■ **Material for this task**:

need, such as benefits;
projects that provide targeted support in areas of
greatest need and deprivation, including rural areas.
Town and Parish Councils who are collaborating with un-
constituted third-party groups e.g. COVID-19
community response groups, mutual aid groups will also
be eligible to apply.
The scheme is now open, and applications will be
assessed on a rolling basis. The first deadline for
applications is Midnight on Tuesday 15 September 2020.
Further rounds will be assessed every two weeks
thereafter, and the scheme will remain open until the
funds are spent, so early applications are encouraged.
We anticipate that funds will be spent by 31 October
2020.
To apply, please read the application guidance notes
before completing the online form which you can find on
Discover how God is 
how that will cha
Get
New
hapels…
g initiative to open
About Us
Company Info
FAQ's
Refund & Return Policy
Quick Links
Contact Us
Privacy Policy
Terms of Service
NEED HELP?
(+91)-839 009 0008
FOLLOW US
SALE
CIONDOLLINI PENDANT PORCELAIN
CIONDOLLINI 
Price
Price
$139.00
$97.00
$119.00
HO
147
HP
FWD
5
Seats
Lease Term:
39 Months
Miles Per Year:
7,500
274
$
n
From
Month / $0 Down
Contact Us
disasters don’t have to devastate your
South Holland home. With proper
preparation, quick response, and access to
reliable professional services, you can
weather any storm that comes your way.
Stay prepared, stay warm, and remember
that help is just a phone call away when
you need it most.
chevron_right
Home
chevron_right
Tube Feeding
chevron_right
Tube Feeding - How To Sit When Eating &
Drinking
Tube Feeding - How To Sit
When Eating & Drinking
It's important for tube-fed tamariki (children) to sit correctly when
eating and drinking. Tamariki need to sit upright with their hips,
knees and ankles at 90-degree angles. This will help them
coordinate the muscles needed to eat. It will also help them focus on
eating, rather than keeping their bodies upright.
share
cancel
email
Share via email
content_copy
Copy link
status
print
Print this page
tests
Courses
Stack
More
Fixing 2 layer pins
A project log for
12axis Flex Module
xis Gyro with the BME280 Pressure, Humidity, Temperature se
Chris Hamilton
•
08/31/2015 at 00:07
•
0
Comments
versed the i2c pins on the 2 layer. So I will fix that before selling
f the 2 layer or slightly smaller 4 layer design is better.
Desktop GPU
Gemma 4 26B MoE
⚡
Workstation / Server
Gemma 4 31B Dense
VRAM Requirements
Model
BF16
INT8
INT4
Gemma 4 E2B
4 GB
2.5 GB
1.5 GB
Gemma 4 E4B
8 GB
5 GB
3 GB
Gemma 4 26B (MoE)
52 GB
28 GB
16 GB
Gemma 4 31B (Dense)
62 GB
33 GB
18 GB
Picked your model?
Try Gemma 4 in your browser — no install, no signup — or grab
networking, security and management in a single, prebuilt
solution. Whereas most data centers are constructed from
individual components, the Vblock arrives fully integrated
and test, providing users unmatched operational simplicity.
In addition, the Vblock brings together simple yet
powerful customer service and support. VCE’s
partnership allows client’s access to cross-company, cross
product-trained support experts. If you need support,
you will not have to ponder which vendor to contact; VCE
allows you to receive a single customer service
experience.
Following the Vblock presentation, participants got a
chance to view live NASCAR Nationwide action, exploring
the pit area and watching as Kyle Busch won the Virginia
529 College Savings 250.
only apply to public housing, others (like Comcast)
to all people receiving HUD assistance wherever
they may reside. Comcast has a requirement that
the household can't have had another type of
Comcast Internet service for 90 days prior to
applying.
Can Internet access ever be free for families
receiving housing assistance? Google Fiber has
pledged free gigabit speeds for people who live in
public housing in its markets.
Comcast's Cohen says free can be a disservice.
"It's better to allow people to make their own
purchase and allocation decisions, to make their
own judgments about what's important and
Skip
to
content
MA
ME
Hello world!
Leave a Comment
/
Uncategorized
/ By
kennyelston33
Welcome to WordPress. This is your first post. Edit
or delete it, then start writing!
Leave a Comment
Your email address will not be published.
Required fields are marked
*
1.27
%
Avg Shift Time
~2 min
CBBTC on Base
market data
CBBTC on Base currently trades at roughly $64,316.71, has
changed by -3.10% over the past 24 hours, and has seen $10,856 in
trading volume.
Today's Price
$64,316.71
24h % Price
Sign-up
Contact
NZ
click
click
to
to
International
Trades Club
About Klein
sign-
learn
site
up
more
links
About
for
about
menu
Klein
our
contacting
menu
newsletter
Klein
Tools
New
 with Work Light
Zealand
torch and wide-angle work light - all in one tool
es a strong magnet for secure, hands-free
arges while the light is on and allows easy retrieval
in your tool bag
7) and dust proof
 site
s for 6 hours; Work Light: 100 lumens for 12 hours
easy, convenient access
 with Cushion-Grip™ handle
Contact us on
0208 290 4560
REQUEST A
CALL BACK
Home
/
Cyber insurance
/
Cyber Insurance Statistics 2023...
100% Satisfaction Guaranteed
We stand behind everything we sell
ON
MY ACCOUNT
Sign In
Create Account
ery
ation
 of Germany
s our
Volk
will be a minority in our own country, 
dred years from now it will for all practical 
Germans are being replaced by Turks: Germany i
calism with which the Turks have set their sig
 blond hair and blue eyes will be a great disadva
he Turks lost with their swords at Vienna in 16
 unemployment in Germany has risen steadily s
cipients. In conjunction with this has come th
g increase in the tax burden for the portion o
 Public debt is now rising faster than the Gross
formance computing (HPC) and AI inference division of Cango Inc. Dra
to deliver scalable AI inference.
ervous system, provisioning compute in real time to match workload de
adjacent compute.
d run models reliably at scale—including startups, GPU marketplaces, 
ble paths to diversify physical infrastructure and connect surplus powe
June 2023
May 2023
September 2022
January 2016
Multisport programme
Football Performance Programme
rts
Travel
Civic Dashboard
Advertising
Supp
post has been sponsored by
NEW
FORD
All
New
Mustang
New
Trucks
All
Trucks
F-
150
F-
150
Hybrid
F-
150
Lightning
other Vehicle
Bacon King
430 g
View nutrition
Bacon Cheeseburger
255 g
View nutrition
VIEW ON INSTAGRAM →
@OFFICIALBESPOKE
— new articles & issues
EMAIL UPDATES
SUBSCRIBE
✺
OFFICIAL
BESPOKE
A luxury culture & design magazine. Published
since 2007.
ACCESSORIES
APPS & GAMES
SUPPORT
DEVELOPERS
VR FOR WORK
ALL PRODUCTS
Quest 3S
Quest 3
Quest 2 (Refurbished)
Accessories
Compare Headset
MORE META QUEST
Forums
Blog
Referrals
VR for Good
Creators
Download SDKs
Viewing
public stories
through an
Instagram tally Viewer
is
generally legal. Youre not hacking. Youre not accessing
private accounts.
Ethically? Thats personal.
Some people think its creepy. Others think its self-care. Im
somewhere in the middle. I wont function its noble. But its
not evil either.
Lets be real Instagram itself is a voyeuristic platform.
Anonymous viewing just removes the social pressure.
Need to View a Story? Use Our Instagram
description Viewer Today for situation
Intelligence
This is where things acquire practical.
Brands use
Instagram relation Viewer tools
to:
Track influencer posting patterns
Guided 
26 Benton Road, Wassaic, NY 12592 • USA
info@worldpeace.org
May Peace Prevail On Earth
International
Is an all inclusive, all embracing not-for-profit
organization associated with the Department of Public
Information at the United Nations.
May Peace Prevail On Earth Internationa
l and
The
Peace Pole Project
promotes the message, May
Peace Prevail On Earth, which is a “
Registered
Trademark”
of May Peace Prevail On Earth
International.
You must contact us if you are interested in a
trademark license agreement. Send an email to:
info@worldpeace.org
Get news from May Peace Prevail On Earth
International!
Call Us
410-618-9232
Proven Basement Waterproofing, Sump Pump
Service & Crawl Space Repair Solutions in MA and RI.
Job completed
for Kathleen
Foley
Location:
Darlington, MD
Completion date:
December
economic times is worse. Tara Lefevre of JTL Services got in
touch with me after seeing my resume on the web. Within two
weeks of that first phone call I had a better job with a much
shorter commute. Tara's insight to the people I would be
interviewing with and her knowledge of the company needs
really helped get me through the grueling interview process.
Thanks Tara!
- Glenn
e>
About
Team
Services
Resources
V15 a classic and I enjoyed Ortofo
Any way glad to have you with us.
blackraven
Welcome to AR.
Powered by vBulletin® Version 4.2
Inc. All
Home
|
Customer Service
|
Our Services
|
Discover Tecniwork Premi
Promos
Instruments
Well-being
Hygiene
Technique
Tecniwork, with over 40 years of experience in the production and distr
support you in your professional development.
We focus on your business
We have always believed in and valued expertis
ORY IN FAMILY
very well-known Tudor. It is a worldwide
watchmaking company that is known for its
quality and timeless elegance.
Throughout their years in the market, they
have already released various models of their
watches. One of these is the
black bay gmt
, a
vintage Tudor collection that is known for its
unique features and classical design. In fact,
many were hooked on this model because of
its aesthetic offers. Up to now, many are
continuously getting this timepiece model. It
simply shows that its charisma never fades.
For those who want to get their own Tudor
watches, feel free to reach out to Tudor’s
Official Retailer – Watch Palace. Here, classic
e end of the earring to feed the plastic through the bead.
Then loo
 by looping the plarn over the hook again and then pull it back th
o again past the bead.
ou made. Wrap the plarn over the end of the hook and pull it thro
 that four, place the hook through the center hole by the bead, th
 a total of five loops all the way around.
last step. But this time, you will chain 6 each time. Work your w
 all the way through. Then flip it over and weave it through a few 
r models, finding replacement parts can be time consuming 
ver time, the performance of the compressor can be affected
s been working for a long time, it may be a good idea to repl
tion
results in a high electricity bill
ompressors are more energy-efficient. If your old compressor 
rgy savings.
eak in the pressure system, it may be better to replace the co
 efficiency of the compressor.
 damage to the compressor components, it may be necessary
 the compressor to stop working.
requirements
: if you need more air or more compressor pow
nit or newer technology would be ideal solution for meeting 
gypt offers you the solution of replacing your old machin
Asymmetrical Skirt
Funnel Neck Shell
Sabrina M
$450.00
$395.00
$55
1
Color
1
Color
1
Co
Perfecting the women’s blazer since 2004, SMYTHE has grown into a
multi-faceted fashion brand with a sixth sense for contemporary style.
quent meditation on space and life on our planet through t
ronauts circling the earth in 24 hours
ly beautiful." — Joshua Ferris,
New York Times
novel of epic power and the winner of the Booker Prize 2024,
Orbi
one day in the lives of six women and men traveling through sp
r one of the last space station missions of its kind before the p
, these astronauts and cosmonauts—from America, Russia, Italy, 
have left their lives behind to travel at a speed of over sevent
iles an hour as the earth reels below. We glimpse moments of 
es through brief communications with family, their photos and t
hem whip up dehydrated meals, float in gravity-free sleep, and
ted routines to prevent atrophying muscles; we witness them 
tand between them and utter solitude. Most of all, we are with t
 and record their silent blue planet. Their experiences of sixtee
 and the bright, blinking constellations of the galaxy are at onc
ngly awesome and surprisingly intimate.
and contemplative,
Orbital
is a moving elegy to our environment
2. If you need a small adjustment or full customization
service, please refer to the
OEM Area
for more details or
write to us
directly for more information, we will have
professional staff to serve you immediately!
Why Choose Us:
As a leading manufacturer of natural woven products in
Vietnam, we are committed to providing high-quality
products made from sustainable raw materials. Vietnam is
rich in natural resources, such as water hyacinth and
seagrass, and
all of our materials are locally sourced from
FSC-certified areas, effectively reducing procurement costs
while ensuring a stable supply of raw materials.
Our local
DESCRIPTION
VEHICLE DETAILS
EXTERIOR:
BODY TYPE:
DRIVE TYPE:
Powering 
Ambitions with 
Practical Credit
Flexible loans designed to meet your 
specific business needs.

■ **What you are asked to do**: Your answer should be the lines above, from the line containing "versed the i2c" up to and including the line containing "Try Gemma 4", reproduced exactly and with nothing else.

■ **Answer space**:
versed the i2c pins on the 2 layer. So I will fix that before selling
f the 2 layer or slightly smaller 4 layer design is better.
Desktop GPU
Gemma 4 26B MoE
⚡
Workstation / Server
Gemma 4 31B Dense
VRAM Requirements
Model
BF16
INT8
INT4
Gemma 4 E2B
4 GB
2.5 GB
1.5 GB
Gemma 4 E4B
8 GB
5 GB
3 GB
Gemma 4 26B (MoE)
52 GB
28 GB
16 GB
Gemma 4 31B (Dense)
62 GB
33 GB
18 GB
Picked your model?
Try Gemma 4 in your browser — no install, no signup — or grab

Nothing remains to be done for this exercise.